En complément, une assurance par convention peut être conclue auprès de l'assurance-accidents. Elle prolonge la couverture accidents, mais pour une durée maximale de six mois. Qui reste plus longtemps sans solution de raccordement présente une lacune dans sa couverture des risques – un point à clarifier tôt dans le conseil.
Pourquoi vérifier l'ordre des bénéficiaires après une perte d'emploi?
Parce que les prétentions relevant du droit de la prévoyance obéissent à d'autres règles que le droit successoral. Qui transfère son capital vers une institution de libre passage après un licenciement devrait donc vérifier qui est effectivement bénéficiaire en cas de décès – et si cet ordre correspond encore à la situation de vie actuelle.
Puis-je rester assuré auprès de mon ancienne caisse de pension?
Oui, à certaines conditions. Qui a au moins 58 ans et a été licencié par son employeur peut maintenir facultativement sa prévoyance auprès de la caisse de pension existante. Le grand avantage: le droit à une prestation de vieillesse sous forme de rente est préservé.
Le prix à payer: outre sa propre cotisation, la personne assurée doit également financer elle-même la part patronale. Pour beaucoup de personnes licenciées, cela dépasse les possibilités financières. Par ailleurs, loin de toutes les caisses de pension ne prévoient un versement ultérieur sous forme de rente pour les personnes sorties, car elles ne veulent pas porter les risques qui y sont liés. Un coup d'œil au règlement de prévoyance vaut la peine dans tous les cas.
Comment briser la progression fiscale lors du retrait?
Par un échelonnement: si le capital de libre passage est réparti sur deux comptes auprès d'institutions différentes, les retraits peuvent être répartis sur plusieurs périodes fiscales. Un compte de libre passage ne peut en effet être retiré que dans son intégralité.
Cette planification doit être mûrement réfléchie: l'administration fiscale accepte en règle générale au maximum trois versements. À noter également que les retraits de la prévoyance professionnelle et du pilier 3a effectués la même année sont additionnés.
Quelles possibilités offrent les fondations de libre passage?
Les fondations de libre passage sont plus qu'un simple lieu de stationnement pour le capital de prévoyance.
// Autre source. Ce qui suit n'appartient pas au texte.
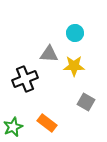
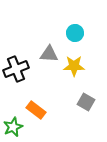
black cross: moved 9 px left, 10 px up
orange rectangle: moved 11 px left, 13 px up
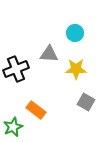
yellow star: moved 2 px right, 3 px down
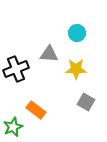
cyan circle: moved 2 px right
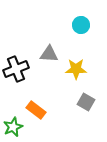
cyan circle: moved 4 px right, 8 px up
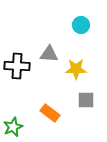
black cross: moved 1 px right, 3 px up; rotated 25 degrees clockwise
gray square: moved 2 px up; rotated 30 degrees counterclockwise
orange rectangle: moved 14 px right, 3 px down
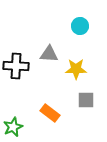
cyan circle: moved 1 px left, 1 px down
black cross: moved 1 px left
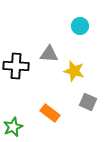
yellow star: moved 2 px left, 2 px down; rotated 15 degrees clockwise
gray square: moved 2 px right, 2 px down; rotated 24 degrees clockwise
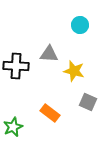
cyan circle: moved 1 px up
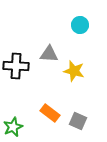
gray square: moved 10 px left, 19 px down
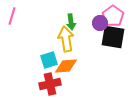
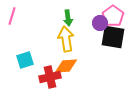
green arrow: moved 3 px left, 4 px up
cyan square: moved 24 px left
red cross: moved 7 px up
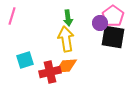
red cross: moved 5 px up
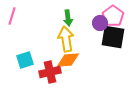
orange diamond: moved 2 px right, 6 px up
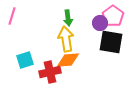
black square: moved 2 px left, 5 px down
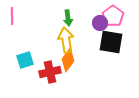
pink line: rotated 18 degrees counterclockwise
yellow arrow: moved 1 px down
orange diamond: rotated 50 degrees counterclockwise
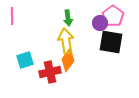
yellow arrow: moved 1 px down
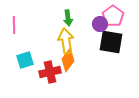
pink line: moved 2 px right, 9 px down
purple circle: moved 1 px down
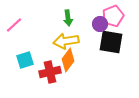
pink pentagon: rotated 15 degrees clockwise
pink line: rotated 48 degrees clockwise
yellow arrow: rotated 90 degrees counterclockwise
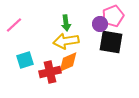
green arrow: moved 2 px left, 5 px down
orange diamond: moved 2 px down; rotated 30 degrees clockwise
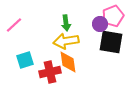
orange diamond: rotated 75 degrees counterclockwise
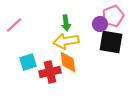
cyan square: moved 3 px right, 2 px down
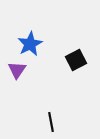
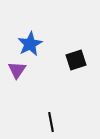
black square: rotated 10 degrees clockwise
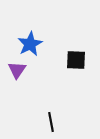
black square: rotated 20 degrees clockwise
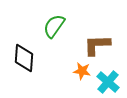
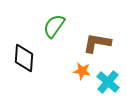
brown L-shape: moved 2 px up; rotated 12 degrees clockwise
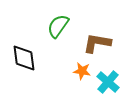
green semicircle: moved 4 px right
black diamond: rotated 12 degrees counterclockwise
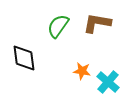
brown L-shape: moved 20 px up
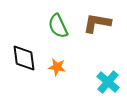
green semicircle: rotated 60 degrees counterclockwise
orange star: moved 25 px left, 4 px up
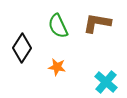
black diamond: moved 2 px left, 10 px up; rotated 40 degrees clockwise
cyan cross: moved 2 px left
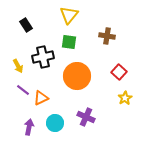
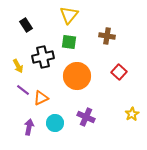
yellow star: moved 7 px right, 16 px down
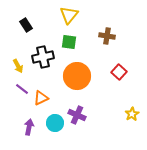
purple line: moved 1 px left, 1 px up
purple cross: moved 9 px left, 2 px up
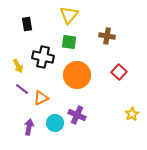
black rectangle: moved 1 px right, 1 px up; rotated 24 degrees clockwise
black cross: rotated 25 degrees clockwise
orange circle: moved 1 px up
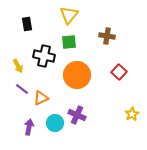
green square: rotated 14 degrees counterclockwise
black cross: moved 1 px right, 1 px up
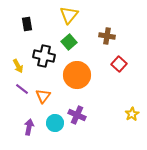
green square: rotated 35 degrees counterclockwise
red square: moved 8 px up
orange triangle: moved 2 px right, 2 px up; rotated 28 degrees counterclockwise
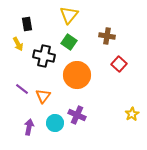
green square: rotated 14 degrees counterclockwise
yellow arrow: moved 22 px up
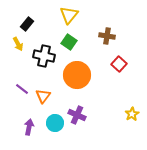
black rectangle: rotated 48 degrees clockwise
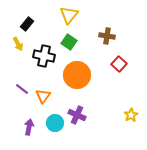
yellow star: moved 1 px left, 1 px down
Selon le prestataire, des solutions en titres avec un large éventail de placements sont disponibles en plus des comptes. PensExpert gère deux fondations de libre passage propres, qui permettent en outre un versement sous forme de rente dès 60 ans – le niveau des prestations dépend du capital apporté.
Que change la réforme AVS 2030 prévue pour le deuxième pilier?
Le projet mis en consultation fin mai 2026 concerne en premier lieu l'AVS, mais a des répercussions directes sur la prévoyance professionnelle. Le Conseil fédéral propose de relever l'âge minimal de la retraite dans le deuxième pilier de 58 à 63 ans, par analogie avec l'AVS. La période disponible pour les étapes de retraite partielle se réduirait ainsi à trois ans.
Autre point contestable: qui reste actif au-delà de 70 ans pourra certes continuer à cotiser à l'AVS – mais pas à la prévoyance professionnelle.
Conclusion: la planification de la prévoyance doit figurer sur la liste des priorités
Qui perd son emploi se concentre d'abord sur la recherche d'un nouveau poste – c'est compréhensible. Perdre de vue la prévoyance peut toutefois coûter cher, précisément dans les années précédant la retraite, celles où le capital accumulé croît le plus fortement. Qui connaît ses options décide mieux.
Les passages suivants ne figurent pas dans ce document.